In Canada we can already get on-line degree programs. And you are right, they are dismissed by the elites. And they do suffer the loss of social networks (not just socialization for the students). University contacts are exceedingly important in the business world. More so in the political world, but very important in the business world. The people you got to know and trust at school who graduate into the working world at the same time as you, have the same career time-and-goal path as you, are where you look as you move and grow.
But networking from school can be replaced in the business world. It takes more attention and has less useful background, but within a couple of years it can be done.
I agree that on-line education will grow and diminish the university’s power – which they will strongly resist. In Calgary, where I live, the University of Calgary strongly opposed for years the degree-granting ability of Mount Royal “College”, which could only grant a diploma. It took a long time for the College to become a “University”.
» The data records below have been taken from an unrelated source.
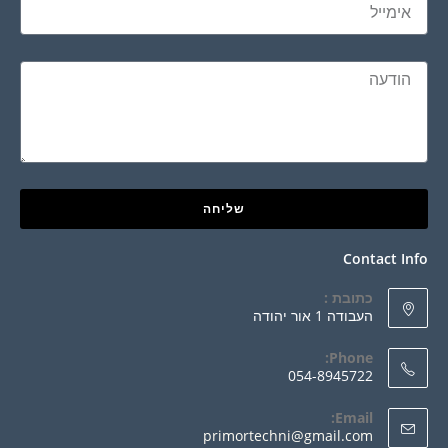
שליחה
Contact Info
כתובת :
העבודה 1 אור יהודה
Phone:
054-8945722
Email:
primortechni@gmail.com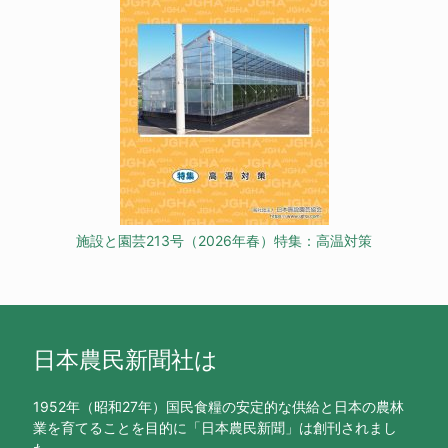
施設と園芸213号（2026年春）特集：高温対策
日本農民新聞社は
1952年（昭和27年）国民食糧の安定的な供給と日本の農林
業を育てることを目的に「日本農民新聞」は創刊されまし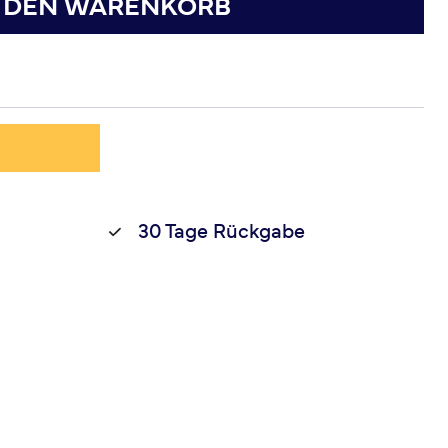
N DEN WARENKORB
30 Tage Rückgabe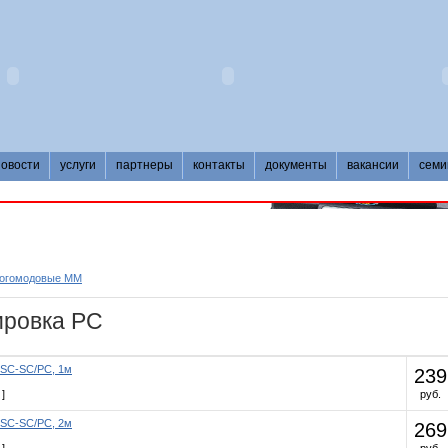
новости
услуги
партнеры
контакты
документы
вакансии
семи
ногомодовые MM
ировка PC
-SC-SC/PC, 1м
239
]
руб.
-SC-SC/PC, 2м
269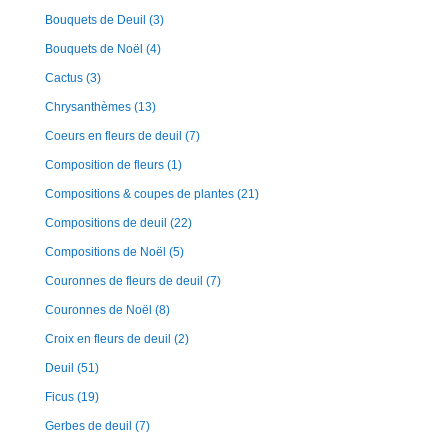
Bouquets de Deuil
(3)
Bouquets de Noël
(4)
Cactus
(3)
Chrysanthèmes
(13)
Coeurs en fleurs de deuil
(7)
Composition de fleurs
(1)
Compositions & coupes de plantes
(21)
Compositions de deuil
(22)
Compositions de Noël
(5)
Couronnes de fleurs de deuil
(7)
Couronnes de Noël
(8)
Croix en fleurs de deuil
(2)
Deuil
(51)
Ficus
(19)
Gerbes de deuil
(7)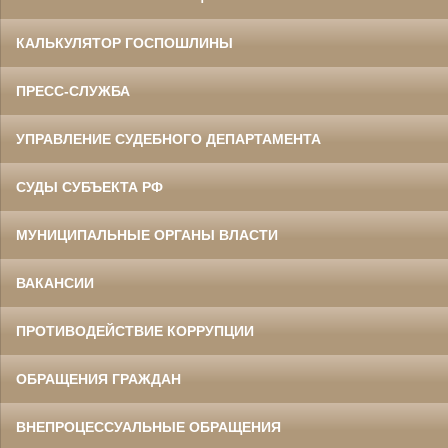
КАЛЬКУЛЯТОР ГОСПОШЛИНЫ
ПРЕСС-СЛУЖБА
УПРАВЛЕНИЕ СУДЕБНОГО ДЕПАРТАМЕНТА
СУДЫ СУБЪЕКТА РФ
МУНИЦИПАЛЬНЫЕ ОРГАНЫ ВЛАСТИ
ВАКАНСИИ
ПРОТИВОДЕЙСТВИЕ КОРРУПЦИИ
ОБРАЩЕНИЯ ГРАЖДАН
ВНЕПРОЦЕССУАЛЬНЫЕ ОБРАЩЕНИЯ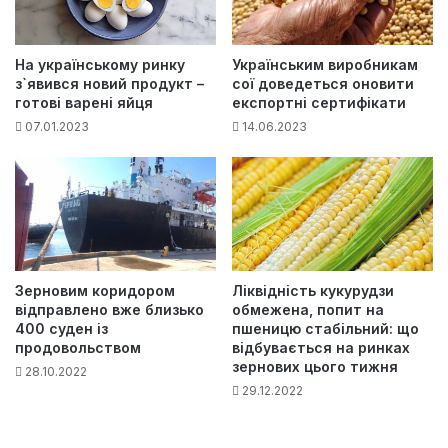
На українському ринку
Українським виробникам
з`явився новий продукт –
сої доведеться оновити
готові варені яйця
експортні сертифікати
07.01.2023
14.06.2023
Зерновим коридором
Ліквідність кукурудзи
відправлено вже близько
обмежена, попит на
400 суден із
пшеницю стабільний: що
продовольством
відбувається на ринках
зернових цього тижня
28.10.2022
29.12.2022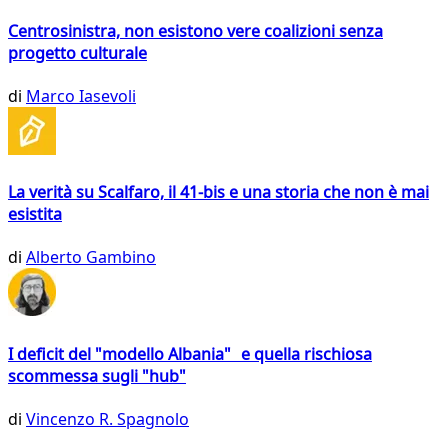
Centrosinistra, non esistono vere coalizioni senza
progetto culturale
di
Marco Iasevoli
La verità su Scalfaro, il 41-bis e una storia che non è mai
esistita
di
Alberto Gambino
I deficit del "modello Albania" e quella rischiosa
scommessa sugli "hub"
di
Vincenzo R. Spagnolo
Over the last 20 years Canadians have also seen a large improvement in the social standing of technical trade schools. They used to be held places for people not “smart enough” for university. Now the recognition is more about places for people who are oriented to “doing” stuff, not reading and talking about stuff. Graduation and career wages are still lower with a trade school diploma, but there is much, much more respect with it, especially when the diploma gets a steady job and a BA gets you in the back of the line at McDonald’s (over qualified!).
It occurred to me after writing the article, that perhaps the “left wing activism” that we see in Universities these days may be a symptom of new technology already starting to have an impact. Like Industry, the impact of automation is at first to make the job easier. This gives more time to work on the frivolous like political activism and PC nonsense.